■ DIRECTIONS ■
Keep the pictures out and restate every record exactly.

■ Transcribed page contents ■
• • • • •
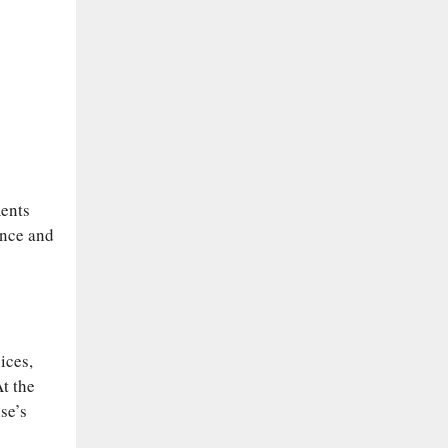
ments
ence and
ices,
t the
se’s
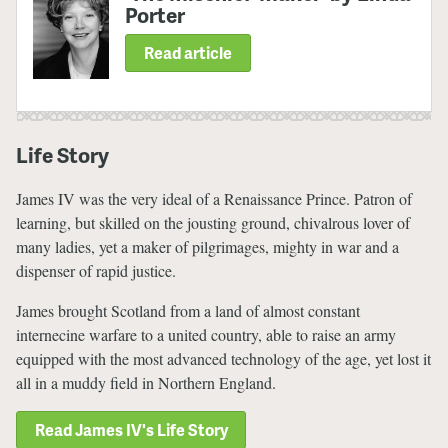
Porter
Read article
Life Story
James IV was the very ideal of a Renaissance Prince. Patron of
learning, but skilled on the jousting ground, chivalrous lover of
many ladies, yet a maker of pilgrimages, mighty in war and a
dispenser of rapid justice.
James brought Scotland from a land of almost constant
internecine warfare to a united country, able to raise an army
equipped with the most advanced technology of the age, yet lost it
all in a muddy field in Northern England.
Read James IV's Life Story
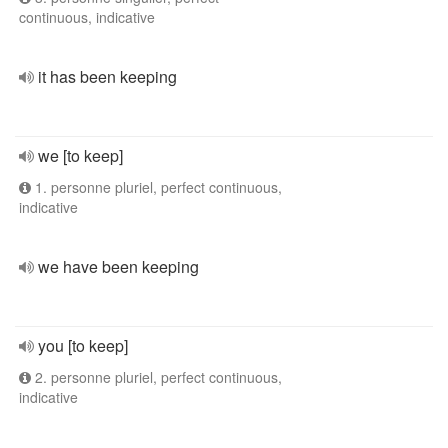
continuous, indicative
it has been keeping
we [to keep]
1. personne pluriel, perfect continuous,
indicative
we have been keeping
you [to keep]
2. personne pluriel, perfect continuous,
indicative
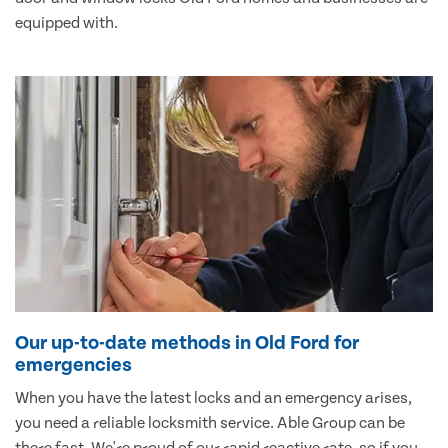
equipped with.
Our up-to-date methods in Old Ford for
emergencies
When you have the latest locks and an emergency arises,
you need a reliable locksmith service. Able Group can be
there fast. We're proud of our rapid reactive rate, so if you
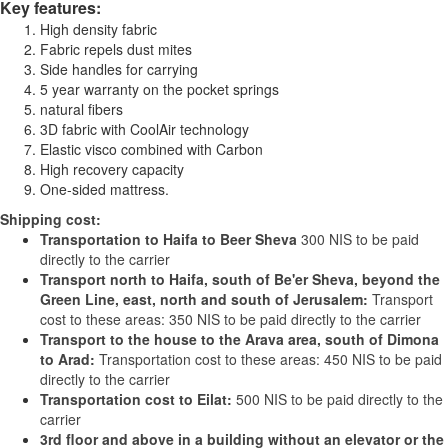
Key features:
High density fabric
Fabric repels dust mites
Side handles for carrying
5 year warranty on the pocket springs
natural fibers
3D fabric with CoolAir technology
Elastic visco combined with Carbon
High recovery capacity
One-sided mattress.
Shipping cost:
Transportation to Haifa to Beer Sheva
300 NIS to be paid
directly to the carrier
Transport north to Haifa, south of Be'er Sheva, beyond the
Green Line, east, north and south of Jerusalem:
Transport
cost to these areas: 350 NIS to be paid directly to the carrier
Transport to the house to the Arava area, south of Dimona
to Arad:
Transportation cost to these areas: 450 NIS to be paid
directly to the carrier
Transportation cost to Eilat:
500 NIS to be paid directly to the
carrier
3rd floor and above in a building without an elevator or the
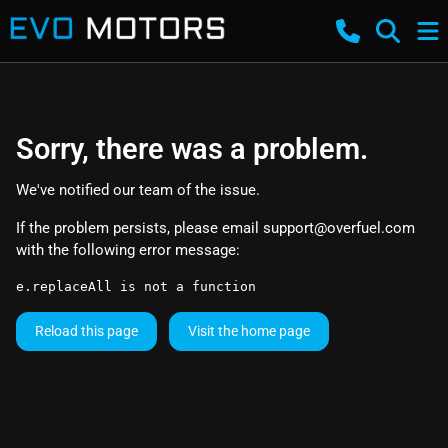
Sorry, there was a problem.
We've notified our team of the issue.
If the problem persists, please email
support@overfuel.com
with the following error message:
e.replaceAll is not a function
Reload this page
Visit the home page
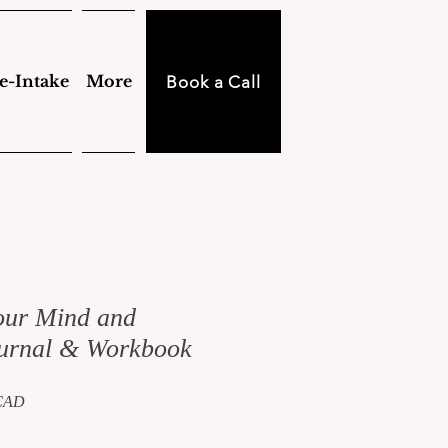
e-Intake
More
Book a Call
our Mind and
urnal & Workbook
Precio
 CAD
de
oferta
• • • • •
■ ANSWER SECTION ■
ments
ence and
ices,
t the
se’s
Porter
Read article
Life Story
James IV was the very ideal of a Renaissance Prince. Patron of
learning, but skilled on the jousting ground, chivalrous lover of
many ladies, yet a maker of pilgrimages, mighty in war and a
dispenser of rapid justice.
James brought Scotland from a land of almost constant
internecine warfare to a united country, able to raise an army
equipped with the most advanced technology of the age, yet lost it
all in a muddy field in Northern England.
Read James IV's Life Story
continuous, indicative
it has been keeping
we [to keep]
1. personne pluriel, perfect continuous,
indicative
we have been keeping
you [to keep]
2. personne pluriel, perfect continuous,
indicative
equipped with.
Our up-to-date methods in Old Ford for
emergencies
When you have the latest locks and an emergency arises,
you need a reliable locksmith service. Able Group can be
there fast. We're proud of our rapid reactive rate, so if you
Key features:
High density fabric
Fabric repels dust mites
Side handles for carrying
5 year warranty on the pocket springs
natural fibers
3D fabric with CoolAir technology
Elastic visco combined with Carbon
High recovery capacity
One-sided mattress.
Shipping cost:
Transportation to Haifa to Beer Sheva
300 NIS to be paid
directly to the carrier
Transport north to Haifa, south of Be'er Sheva, beyond the
Green Line, east, north and south of Jerusalem:
Transport
cost to these areas: 350 NIS to be paid directly to the carrier
Transport to the house to the Arava area, south of Dimona
to Arad:
Transportation cost to these areas: 450 NIS to be paid
directly to the carrier
Transportation cost to Eilat:
500 NIS to be paid directly to the
carrier
3rd floor and above in a building without an elevator or the
Sorry, there was a problem.
We've notified our team of the issue.
If the problem persists, please email
support@overfuel.com
with the following error message:
e.replaceAll is not a function
Reload this page
Visit the home page
e-Intake
More
Book a Call
our Mind and
urnal & Workbook
Precio
 CAD
de
oferta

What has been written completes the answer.